The campaign’s reference to “incitement to violence against protesters fighting for racial justice” is widely understood to be a reference to a social media post by President Donald Trump declaring that “THUGS” among the protesters, who had been filmed engaging in violent acts such as smashing storefronts and setting buildings on fire, were “dishonoring the memory of George Floyd, and I won’t let that happen. Just spoke to Governor Tim Walz and told him that the Military is with him all the way. Any difficulty and we will assume control but, when the looting starts, the shooting starts.”
Twitter set off a firestorm last month when it placed a warning over the tweet, claiming that it “violated the Twitter rules about glorifying violence.” Pressure quickly mounted for Facebook to do the same, which Zuckerberg initially rejected on the grounds that the “we read (the post) as a warning about state action,” and that “we should enable as much expression as possible unless it will cause imminent risk of specific harms or dangers spelled out in clear policies.”

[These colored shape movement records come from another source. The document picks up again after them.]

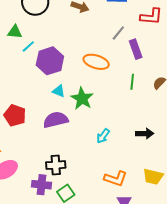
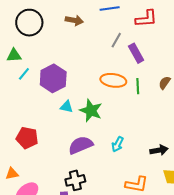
cyan line: (28, 46) -> (24, 74), moved
orange ellipse: (96, 62) -> (113, 80), moved
purple semicircle: (56, 120) -> (81, 145), moved
black arrow: (145, 133) -> (159, 150), moved

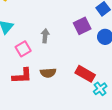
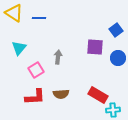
purple square: (82, 26) -> (95, 47), turned 30
cyan cross: (100, 89) -> (113, 110), turned 32

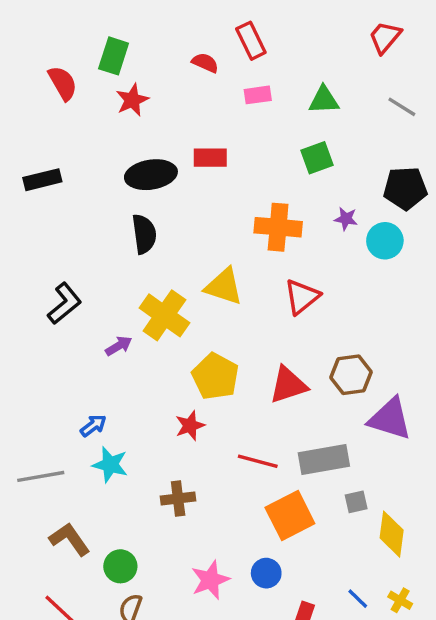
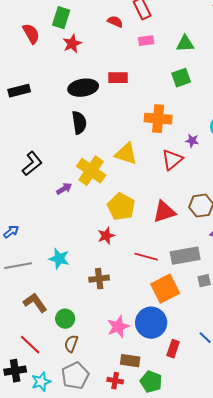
purple star: (346, 219) -> (192, 141), moved
blue arrow: (93, 426) -> (11, 232), moved
blue circle: (266, 573) -> (151, 323), size x1.8

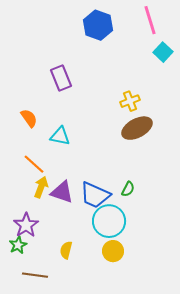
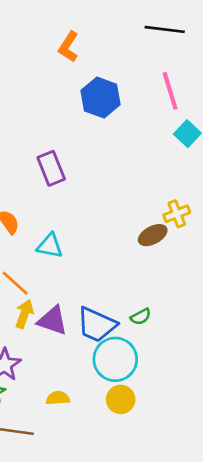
yellow cross: (130, 101) -> (177, 214), moved
brown ellipse: (137, 128) -> (153, 235), size x0.7
green semicircle: (128, 189) -> (141, 317), turned 35
yellow semicircle: (66, 250) -> (58, 398), turned 72

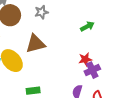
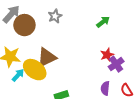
brown triangle: (35, 44) -> (47, 57), moved

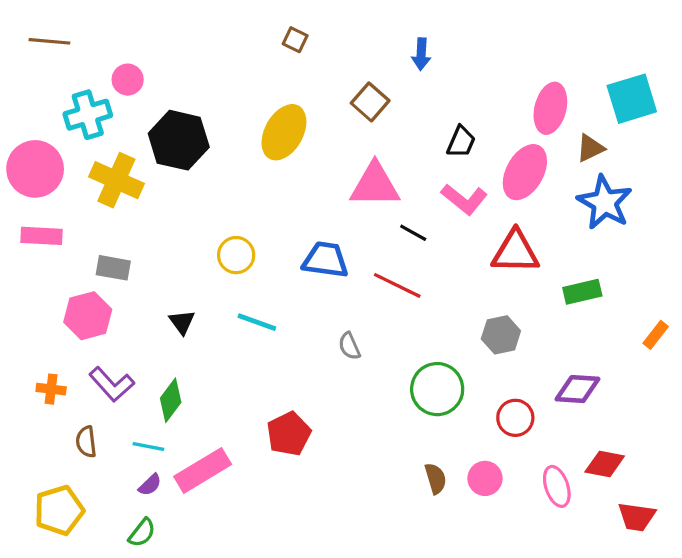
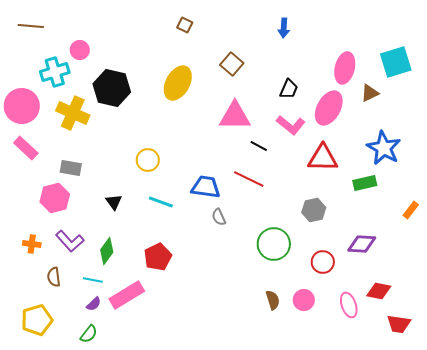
blue arrow: (421, 54) -> (284, 28), moved
blue star: (605, 202) -> (384, 148), moved
pink rectangle: (41, 236) -> (26, 148), turned 40
blue trapezoid: (325, 260) -> (206, 187), moved
red pentagon: (289, 434) -> (158, 257), moved

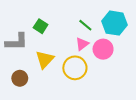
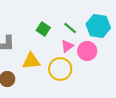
green square: (41, 26) -> (43, 29), moved
yellow triangle: (45, 60) -> (31, 61), turned 42

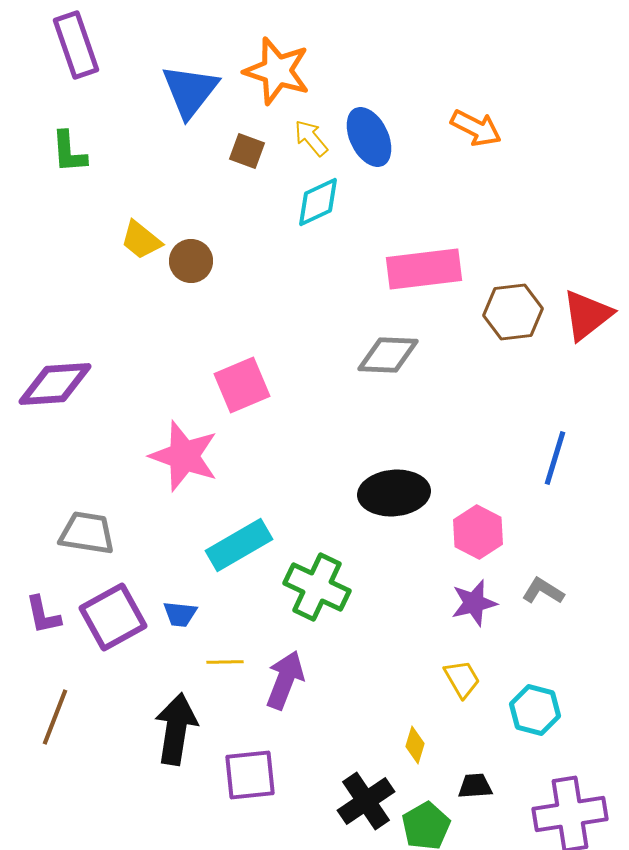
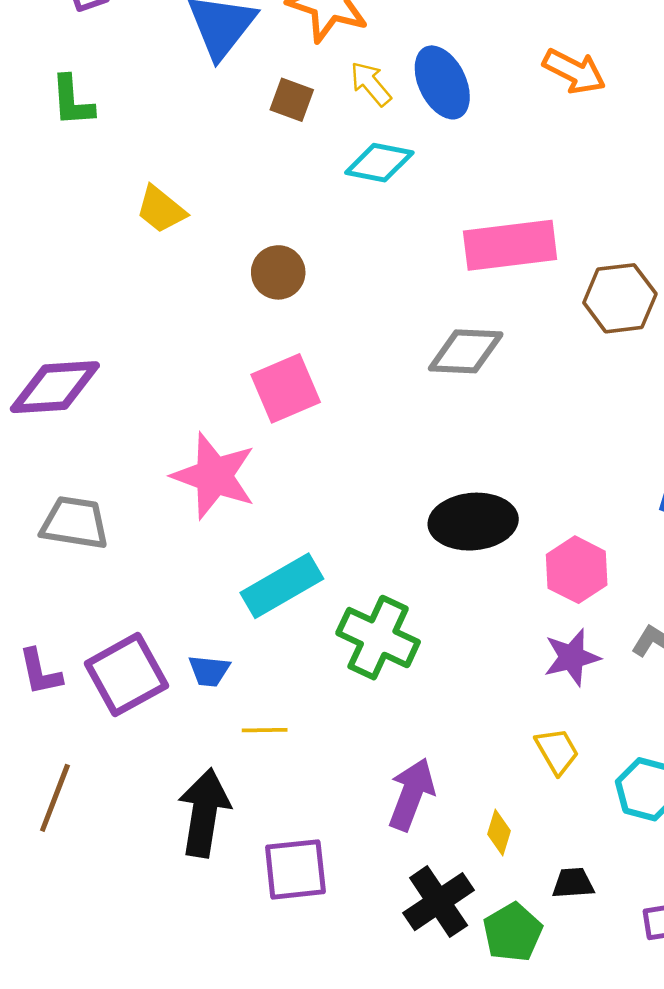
cyan diamond: (318, 202) -> (379, 163), turned 36
brown circle: (191, 261) -> (278, 272), moved
gray trapezoid: (87, 533) -> (75, 523), moved
purple arrow: (285, 680) -> (411, 794), moved

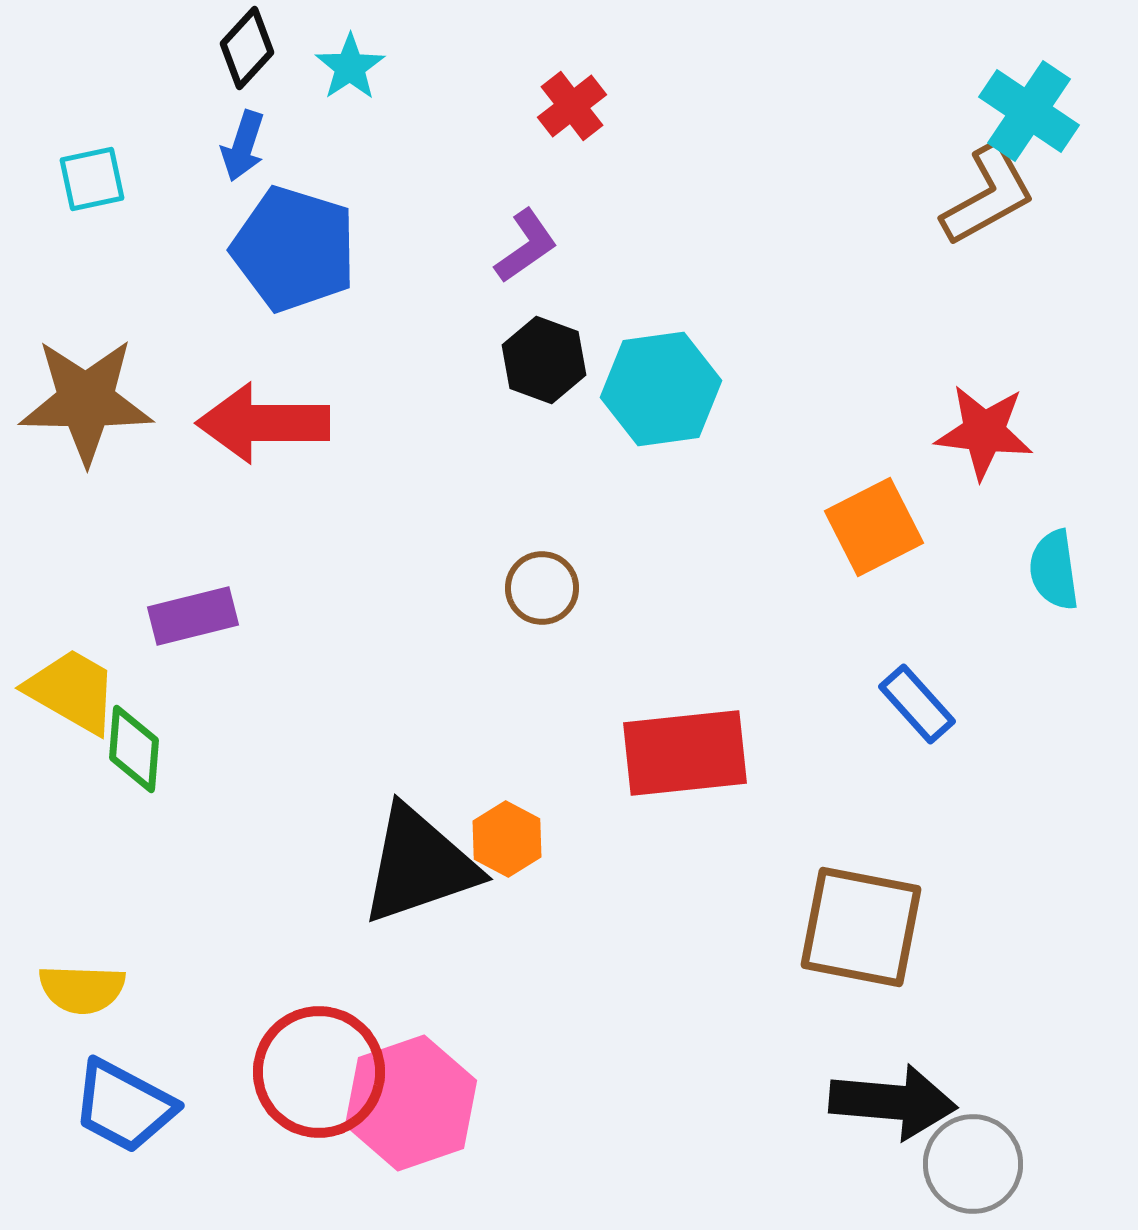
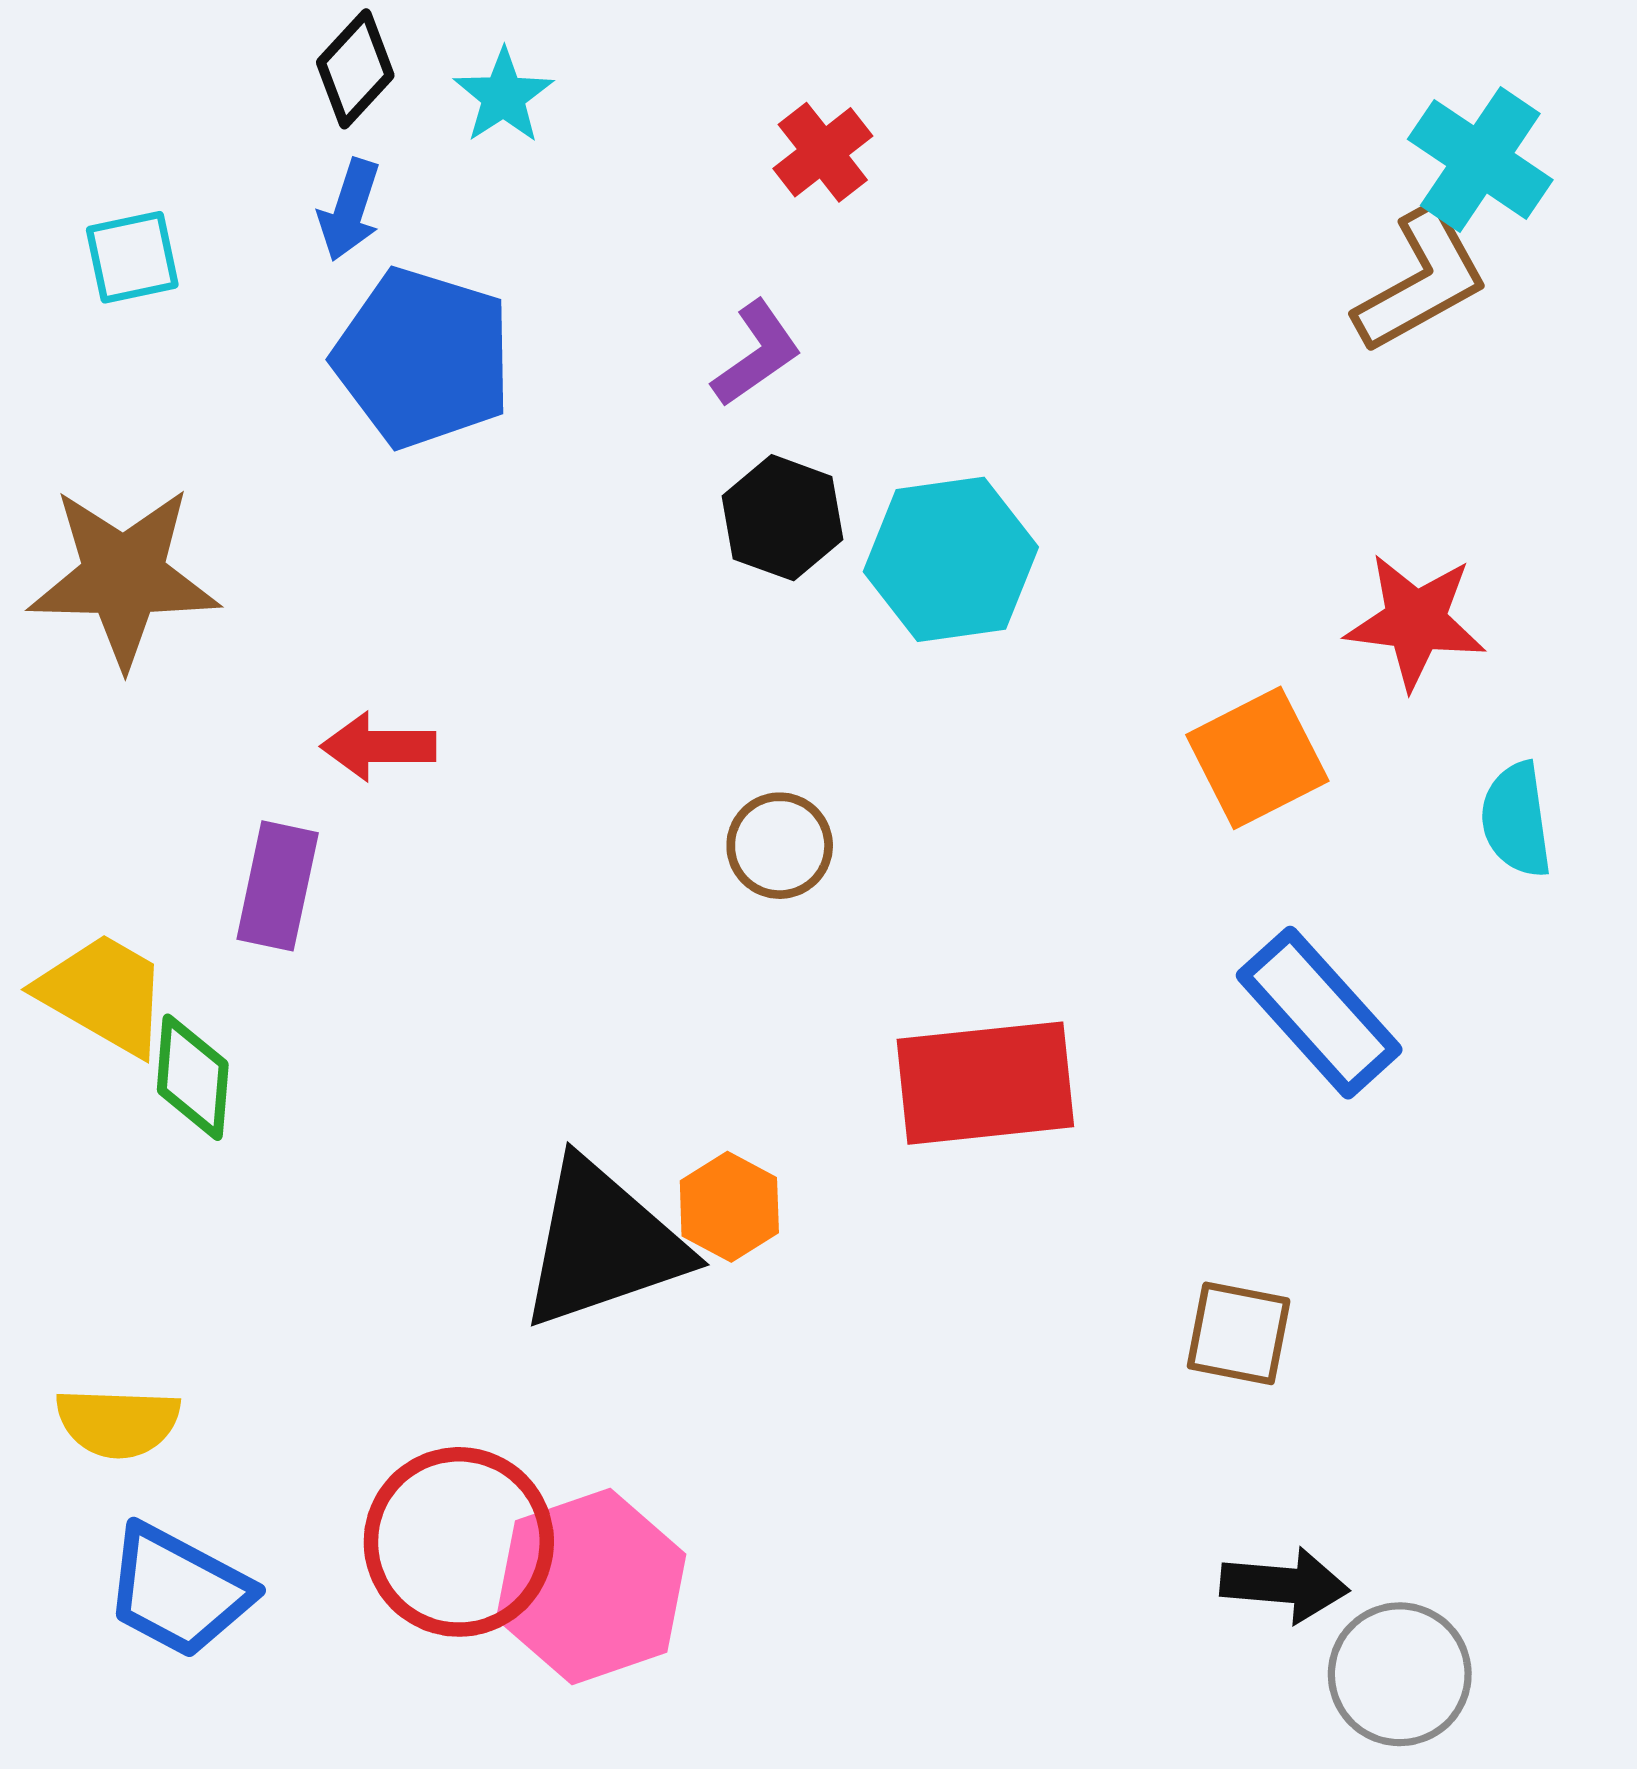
red arrow: (263, 423) -> (378, 746), moved, size x0.6
purple rectangle: (193, 616) -> (278, 886), turned -64
blue rectangle: (917, 704) -> (1319, 1013), size x1.5
brown square: (861, 927) -> (1239, 1333), size x0.6
black arrow: (893, 1102) -> (1285, 1585), size x0.7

Many left-wingers within the company did not take kindly to their boss’ stance, with a number of employees publicly declaring it “not acceptable” and several hundred others staging a “virtual walkout” in protest. In response, Zuckerberg followed up with comments teasing that the company’s policy may “evolve” yet again to appease the backlash.
“There is a real question coming out of this, which is whether we want to evolve our policy around the discussion of state use of force,” Zuckerberg said. “Over the coming days, as the National Guard is now deployed, probably the largest one that I would worry about would be excessive use of police or military force. I think there’s a good argument that there should be more bounds around the discussion around that.”
Facebook has a long history of suppressing conservative content under vague or false pretenses. Multiple analyses have found that algorithm changes instituted at the beginning of 2018 disproportionately impacted conservative politicians and websites. Last year, an insider revealed that Facebook “deboosts” traffic to several mainstream conservative sites.
The capitulation of Verizon and other companies to campaigns like this underscores a warning issued this week by conservative author Ann Coulter, who told Breitbart that “woke corporate America” is currently the top threat facing Republicans and conservatives.
“I have been predicting for years that the internet is too free,” she said. “We can communicate with one another. We can get information that The New York Times, MSNBC, and CNN simply will not report. They’ve got to shut down the internet to conservatives, and what better time to do it than the year of Trump’s re-election.”
Coulter lamented that most Republicans, in her view, are either oblivious or indifferent to the danger. “Republicans just have it in their heads, ‘Ooo, it’s capitalism. We support corporations,’” she said. “As the election gets closer, there are going to be more and more soldiers falling … Where are Republicans on this?”
Earlier this month, the president signed an executive order aimed at tweaking how federal agencies interpret and enforce Section 230 of the federal Communications Decency Act, which immunizes websites from potentially being held liable for the third-party content they host. The order directs the Federal Communications Commission (FCC) to propose an administrative rule that would “spell out what it means for the tech giants to carry out their takedown policies ‘in good faith,’” but it remains to be seen whether Republicans will seriously attempt any more comprehensive solution should they regain Congress.